Figure 2(b) illustrates the XRD patterns of cotton fabric and ZnO loaded-cotton fabrics synthesized by different ZnO precursor concentrations (0.3, 0.5, 0.7 M). The peaks at 2θ = 17.4°, 22.3°, and 25.2° are the diffractive peaks of cotton fiber44. At different concentrations, the preferred (0 0 2) peak of ZnO appears at all concentrations in addition to the peak (1 1 0) which appears only at 0.5 M and 0.7 M as seen in the insets of Fig. 2(b). This confirms the growth of hexagonal phase ZnO on cotton fabric. No additional metallic Zn or impurity phases are detected, which indicates the loading of pure crystalline ZnO NPs on the cotton fabrics and the precursors have been fully transformed into ZnO phase. Disappearing of the other peaks of ZnO nanoparticles may be attributed to the loading of a small amount of ZnO nanoparticles on the cotton44. The intensity of the (0 0 2) peak increases with increasing the precursor concentration. Also, the peaks intensity of the cotton fabric increased with increasing the precursor concentration. ZnO shows preferred orientation along (0 0 2) direction. Increasing the concentration of ZnO from 0.3 M to 0.5 M results in increasing the texture coefficient of the preferred growth direction (0 0 2) as listed in Table 1. The texture coefficient decreased when the concentration rose to 0.7 M. It was observed from Table 1 that the crystallite size in (0 0 2) orientation is reduced from 20.3 nm to 17.98 by increasing the precursor concentration from 0.3 M to 0.5 M, then rose to 21.01 nm when the concentration reached 0.7 M due to the agglomeration of ZnO nanoparticles. With increasing the precursor concentration up to 0.5 M, the value of D decreases and hence the value of δ increases to 3.09 × 10−3 dislocation/nm2 (0 0 2) orientation. This increase of δ gives rise to disorders and crystal defects in the ZnO lattice.

Figure 2(c) shows the XRD patterns of the fabrics loaded by ZnO at different pH values. For the prepared sample at pH 6 (acidic medium), there aren’t characteristic peaks for ZnO. ZnO structure cannot be synthesized at pH 6 because of the high concentration of H+ ions and the small concentration of OH ions in the sol30. For the neutral condition at pH 7, the number of H+ ions and OH are equivalent. As a result, the characteristic peaks of ZnO were observed for the orientations (002) and (110), insets of Fig. 2(c).

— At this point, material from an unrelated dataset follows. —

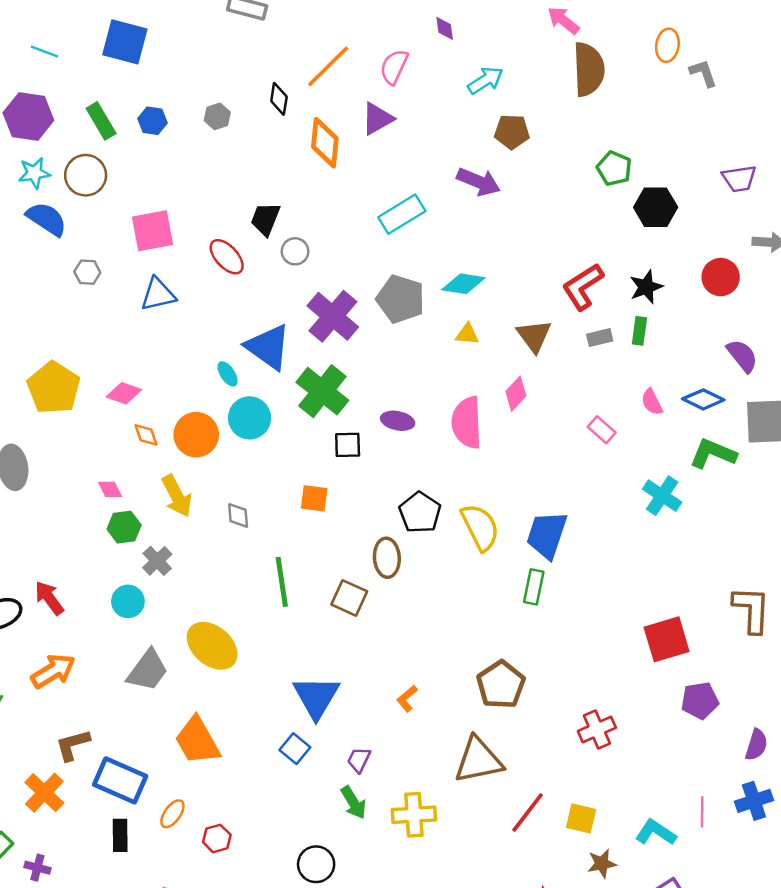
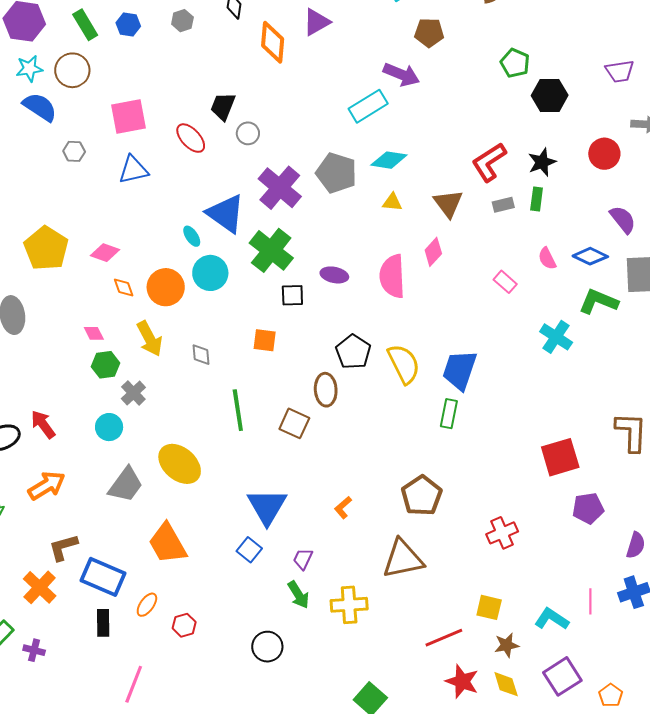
cyan rectangle: (402, 214) -> (368, 106), moved
red line: (528, 813) -> (444, 638), moved, turned 30

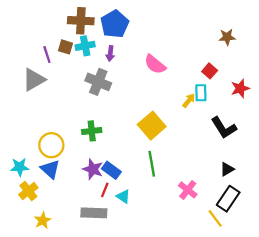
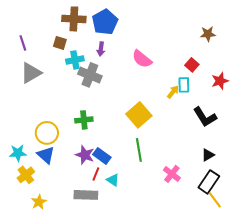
cyan cross: (85, 46) -> (75, 60), moved
purple line: (47, 55) -> (23, 43), moved
yellow line: (215, 218) -> (215, 200), moved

At pH 8 (alkaline medium), a sufficient amount of OH is available to form ZnO at the preferred orientation (0 0 2)30,45. At pH 7, the (0 0 2) and (110) peaks are sharper and stronger, insets of Fig. 2(c), that confirmed the better crystallization and loading of ZnO on the cotton fabric. From Table 1, the crystallite size for (0 0 2) plane decreased from 17.98 nm to 13.24 nm as the pH increased from 7 to 846. Also, the dislocation density δ increased with increasing the pH value as listed in Table 1.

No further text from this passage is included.